L'art. 8, comma 1 lett. k), della L. 25.11.2002 n. 31, infatti, dispone
che è soggetta "a denuncia di inizio di attività
obbligatoria", tra l'altro, "la realizzazione di parcheggi da destinare
a pertinenza di unità immobiliari, nei casi di cui all'art.
9, comma 1, della legge 24 marzo 1989 n. 122, esclusi gli immobili
collocati nei centri storici".
La norma, pertanto, si riferisce a manufatti che già ai
sensi della legge statale di riferimento, cosiddetta legge Tognoli,
potevano essere realizzati senza concessione edilizia, richiesta
all'epoca della emanazione della legge medesima, sicché la
legge regionale, lungi dal disporre in termini maggiormente permissivi
rispetto alla legge statale, ha inteso rafforzare l'obbligo di
presentazione della denuncia di inizio di attività per la
realizzazione dei manufatti pertinenziali già soggetti ad
autorizzazione gratuita ai sensi della richiamata normativa statale;
autorizzazione successivamente sostituita dalla d.i.a. (art. 4 del D.L.

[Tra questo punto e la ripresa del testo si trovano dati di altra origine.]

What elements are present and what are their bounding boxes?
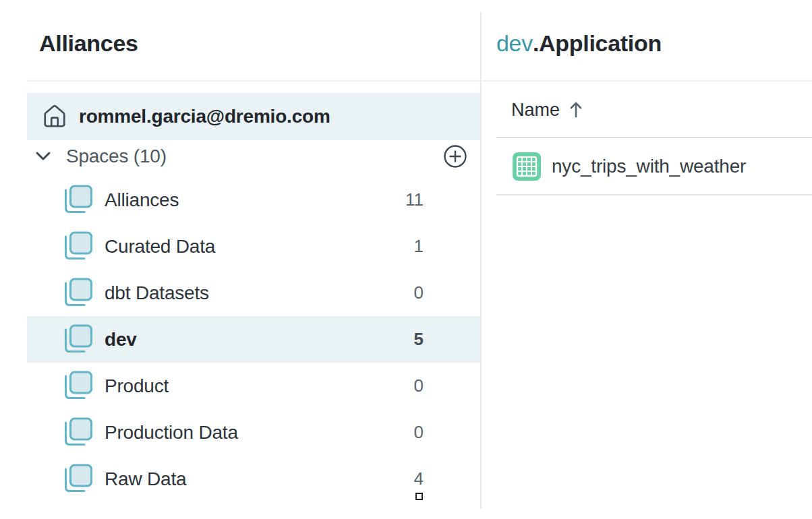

5.10.1993 n. 398, convertito dalla L. n. 493/1993).
Il secondo motivo di gravame è inammissibile, in quanto le
ordinanze afferenti a misure reali non possono essere impugnate in sede
di legittimità per vizi della motivazione, essendo
deducibili, ai sensi dell'art. 325, comma 1, c.p.p., solo le violazioni
di legge.
Peraltro, le deduzioni del ricorrente sul punto sono riferibili ad
elementi di natura fattuale, quale la destinazione del parcheggio al
servizio di un cantiere per la realizzazione di un'opera autostradale,
che si palesano in contrasto con le precedenti questioni di diritto
sollevate dal ricorrente e non risultano neppure dedotti chiaramente
dinanzi al Tribunale per il riesame (dall'ordinanza, invero, si desume
che era stata affermata la destinazione del parcheggio a servizio di
due abitazioni civili ovvero a beneficio di un terzo per il ricovero di
mezzi e attrezzature).
Il ricorso, pertanto, deve essere rigettato.
Ai sensi dell'art. 616 c.p.p. al rigetto dell'impugnazione segue a
carico della ricorrente l'onere del pagamento delle spese processuali.
P.Q.M.
La Corte rigetta il ricorso e condanna il ricorrente al pagamento delle
spese processuali.
Così deciso in Roma nella Camera di Consiglio del 22.2.2007.